Isso era comum, tão comum, mas tão comum mesmo, que a música instrumental provavelmente nem existiria se não fosse essa característica intercambiável da música daquela época. Uma das razões para o aparecimento da música instrumental, segundo rezam os especialistas, foi justamente essa possibilidade de se trocar voz por instrumento numa canzona polifônica (com várias vozes), por exemplo. Faltou cantor? Vamos colocar um oboé no lugar! Faltou outro cantor? Vamos por uma flauta!

Daí foi um pulo para a música instrumental pura: Faltaram TODOS os cantores? Vamos trocar tudo por instrumentos; e toca pra frente porque o show não pode parar! Se não tem ninguém para cantare, vamos colocar gente para sonare. E se alguém suspeitou que essa é a grande diferença entre uma cantata e uma sonata, acertou!

Outro motivo para a confusão (quase) generalizada é que, desde o início do século XVI, quando começam a surgir as primeiras edições impressas de música, todo mundo (compositores e editores) queria ganhar o máximo possível de dinheiro com cada uma das edições, e era comum lançarem no mercado volumes com títulos como Primeira coleção de Madrigais e Motetos a 5 partes: para violas da gamba ou vozes (um volume de peças do compositor Orlando Gibbons). Foi publicada, na verdade, em 1612, mas essa bagunça era comum desde há muito!

Aqui estão exemplos de algumas possibilidades para a execução do madrigal "The Silver Swan" (que é a segunda peça dessa coleção daí de cima):






Aí em cima tem versões só com vozes (uma para 5, outra para 5.000), e uma versão com voz solista e instrumentos. Não encontrei nenhum vídeo apenas com violas da gamba, mas encontrei outro com um grupo de instrumentos de metal. Provavelmente os puristas irão gritar, mas, sinceramente, se o próprio Gibbons achava que voz ou viola da gamba dava no mesmo, não vejo nada de errado em também mudar o tipo de instrumento:


Essa confusão proposital com relação à instrumentação específica de muitas obras continua por muito tempo, e fica pior ainda quando o pianoforte aparece em cena.

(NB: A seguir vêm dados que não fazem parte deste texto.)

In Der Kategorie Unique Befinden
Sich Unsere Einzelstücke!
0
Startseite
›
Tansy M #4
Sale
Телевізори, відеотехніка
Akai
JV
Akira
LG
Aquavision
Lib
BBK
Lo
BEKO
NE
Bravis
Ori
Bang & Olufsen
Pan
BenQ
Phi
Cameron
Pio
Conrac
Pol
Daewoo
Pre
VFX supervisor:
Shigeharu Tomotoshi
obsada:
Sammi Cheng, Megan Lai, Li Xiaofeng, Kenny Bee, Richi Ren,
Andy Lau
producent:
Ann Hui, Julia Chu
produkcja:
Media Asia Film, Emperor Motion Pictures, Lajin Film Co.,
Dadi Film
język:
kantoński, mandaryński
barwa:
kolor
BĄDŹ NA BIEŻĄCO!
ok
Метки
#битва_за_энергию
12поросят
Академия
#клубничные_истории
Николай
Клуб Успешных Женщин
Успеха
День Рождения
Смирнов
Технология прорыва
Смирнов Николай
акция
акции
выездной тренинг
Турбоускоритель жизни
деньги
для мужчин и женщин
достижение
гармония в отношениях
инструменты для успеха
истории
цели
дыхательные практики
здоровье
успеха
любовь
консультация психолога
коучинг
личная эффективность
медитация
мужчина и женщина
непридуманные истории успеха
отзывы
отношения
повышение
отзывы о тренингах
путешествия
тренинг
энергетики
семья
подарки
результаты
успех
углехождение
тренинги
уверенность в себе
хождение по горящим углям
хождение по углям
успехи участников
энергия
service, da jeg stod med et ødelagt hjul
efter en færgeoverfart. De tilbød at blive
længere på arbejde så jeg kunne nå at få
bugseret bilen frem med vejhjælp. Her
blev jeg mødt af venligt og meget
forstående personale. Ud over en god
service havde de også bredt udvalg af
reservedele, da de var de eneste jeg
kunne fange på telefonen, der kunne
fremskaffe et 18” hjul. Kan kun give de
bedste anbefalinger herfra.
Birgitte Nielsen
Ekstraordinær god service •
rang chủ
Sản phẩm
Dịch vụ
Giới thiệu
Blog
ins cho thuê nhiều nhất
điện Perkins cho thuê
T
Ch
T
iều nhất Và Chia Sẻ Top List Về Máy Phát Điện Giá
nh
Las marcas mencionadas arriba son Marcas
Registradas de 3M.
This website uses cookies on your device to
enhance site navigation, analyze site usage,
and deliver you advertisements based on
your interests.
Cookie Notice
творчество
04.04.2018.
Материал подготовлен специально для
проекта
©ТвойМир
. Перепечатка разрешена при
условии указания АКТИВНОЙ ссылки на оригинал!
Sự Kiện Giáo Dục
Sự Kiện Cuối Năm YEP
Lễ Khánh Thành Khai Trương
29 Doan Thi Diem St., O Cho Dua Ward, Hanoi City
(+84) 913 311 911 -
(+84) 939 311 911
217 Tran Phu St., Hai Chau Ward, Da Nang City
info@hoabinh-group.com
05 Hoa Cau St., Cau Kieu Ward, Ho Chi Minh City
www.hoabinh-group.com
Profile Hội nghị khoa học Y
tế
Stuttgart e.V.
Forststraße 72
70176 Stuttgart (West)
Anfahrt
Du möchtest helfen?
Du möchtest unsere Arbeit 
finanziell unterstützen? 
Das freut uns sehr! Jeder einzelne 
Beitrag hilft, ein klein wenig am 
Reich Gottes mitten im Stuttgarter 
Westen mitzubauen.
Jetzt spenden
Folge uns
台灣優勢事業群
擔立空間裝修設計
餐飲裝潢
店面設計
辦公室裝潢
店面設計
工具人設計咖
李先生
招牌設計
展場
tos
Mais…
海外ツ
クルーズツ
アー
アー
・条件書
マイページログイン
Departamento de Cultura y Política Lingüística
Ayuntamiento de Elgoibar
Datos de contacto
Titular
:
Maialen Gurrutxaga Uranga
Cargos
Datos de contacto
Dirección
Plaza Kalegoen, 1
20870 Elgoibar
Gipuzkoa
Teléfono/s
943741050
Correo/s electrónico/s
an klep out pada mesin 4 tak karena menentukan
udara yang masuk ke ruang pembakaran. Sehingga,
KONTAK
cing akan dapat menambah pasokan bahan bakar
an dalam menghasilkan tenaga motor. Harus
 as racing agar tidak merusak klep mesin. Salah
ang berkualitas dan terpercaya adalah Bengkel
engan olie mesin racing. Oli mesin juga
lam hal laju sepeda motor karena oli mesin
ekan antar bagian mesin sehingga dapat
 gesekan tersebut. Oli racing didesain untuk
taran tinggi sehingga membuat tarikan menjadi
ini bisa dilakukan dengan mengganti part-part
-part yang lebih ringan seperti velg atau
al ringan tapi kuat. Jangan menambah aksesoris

Daí é uma profusão de Peças para Cravo ou Pianoforte e, até a época de Beethoven, era comum você sair à rua, em Viena, e ouvir todo mundo tocando Mozart, Haydn, Beethoven no cravo, por mais estranho que nos pareça! A situação se complica ainda mais quando percebemos que o termo alemão Klavier significa apenas instrumento de teclado. Até hoje muitos especialistas se estapeiam, discutindo se determinadas peças do Cravo Bem-Temperado (que na verdade é Teclado Bem-Temperado), do Jotaésse, são para cravo, para órgão, clavicórdio, virginal...

Quer ver como não importa tanto assim o instrumento? Aqui estão 3 "versões" diferentes do Prelúdio e Fuga em fá menor, do primeiro volume do Teclado Bem-Temperado:

Cravo:


Órgão:


E vai com piano também! Se órgão e cravo, tão totalmente diferentes em termos de sonoridade, servem, não sei porquê o piano não pode também servir! (e os puristas gritam de novo...):


Saímos, de novo, da música de câmara. Mas foi só para mostrar que sua instrumentação nem sempre foi tão definitiva, rígida, imutável como imaginamos. Apenas lá pelo final do Classicismo (1780 pra frente, mais ou menos) é que os diversos gêneros que hoje são mais facilmente reconhecidos como "música de câmara" assumem forma mais ou menos fixa, e temos as sonatas para piano e 'instrumento X', trios para piano, violino e violoncelo, quartetos de cordas, quintetos de cordas, quintetos de sopros, etc. Está na hora, portanto, de fazermos uma pausa para digerirmos esse "angu de caroço", antes de continuarmos com o assunto!